The three chief components of the summaries are the definitions of operations, e.g.:

:LoopVectorization, :getindex, LoopVectorization.OperationStruct(0x0000000000000013, 0x0000000000000000, 0x0000000000000000, 0x0000000000000000, LoopVectorization.memload, 0x02, 0x03)

the referenced array objects:

LoopVectorization.ArrayRefStruct(0x0000000000000101, 0x0000000000000102, 0xffffffffffffe03b)

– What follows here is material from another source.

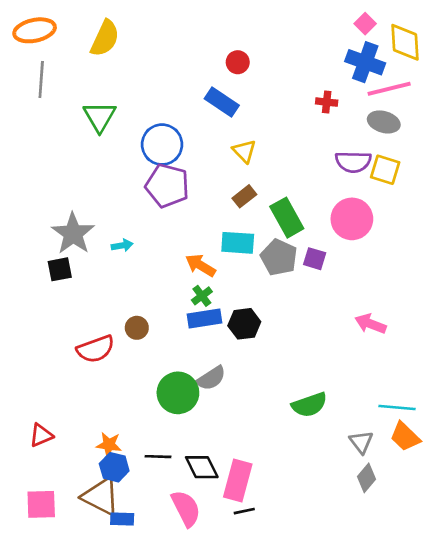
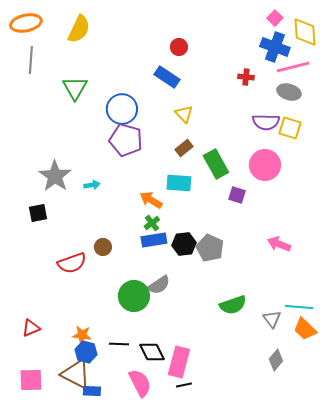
gray pentagon: (279, 257) -> (210, 248), moved
black square: (60, 269) -> (38, 213), moved
gray triangle: (361, 442) -> (272, 319), moved

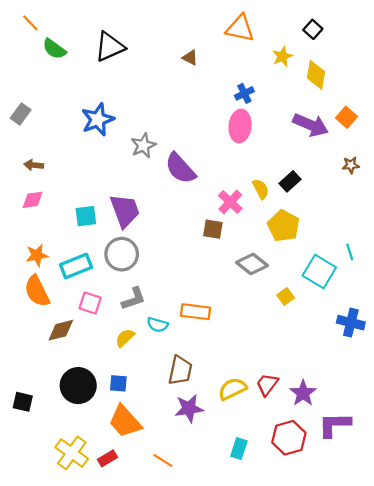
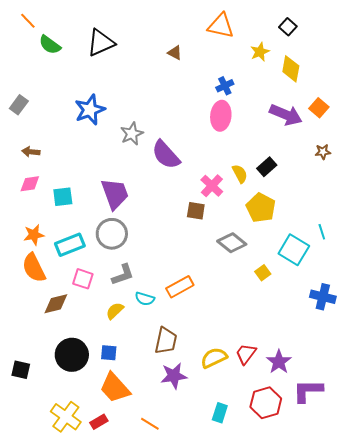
cyan square: (86, 216) -> (63, 197), moved
orange rectangle: (195, 312) -> (180, 287), turned -36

and the set of loop bounds:

(LoopVectorization.StaticLowerUnitRange{0}(M), LoopVectorization.StaticLowerUnitRange{0}(N), LoopVectorization.StaticLowerUnitRange{0}(K))

Broadcasting

When applying the @turbo macro to a broadcast expression, there are no explicit loops, and even the dimensionality of the operation is unknown. Consequently the LoopSet object must be constructed at compile time. The function and involved operations are their relationships are straightforward to infer from the structure of nested broadcasts:

julia> Meta.@lower @. f(g(a,b) + c) / d
:($(Expr(:thunk, CodeInfo(
    @ none within `top-level scope'
1 ─ %1 = Base.broadcasted(g, a, b)
│   %2 = Base.broadcasted(+, %1, c)
│   %3 = Base.broadcasted(f, %2)
│   %4 = Base.broadcasted(/, %3, d)
│   %5 = Base.materialize(%4)
└──      return %5
))))

julia> @macroexpand @turbo @. f(g(a,b) + c) / d
quote
    var"##262" = Base.broadcasted(g, a, b)
    var"##263" = Base.broadcasted(+, var"##262", c)
    var"##264" = Base.broadcasted(f, var"##263")
    var"##265" = Base.broadcasted(/, var"##264", d)
    var"##266" = LoopVectorization.vmaterialize(var"##265", Val{:Main}())
end

These nested broadcasted objects already express information very similar to what the LoopSet objects hold. The dimensionality of the objects provides the information on the associated loop dependencies, but again this information is available only when the method is compiled for specific types. The @generated function vmaterialize constructs the LoopSet by recursively evaluating add_broadcast! on all the fields.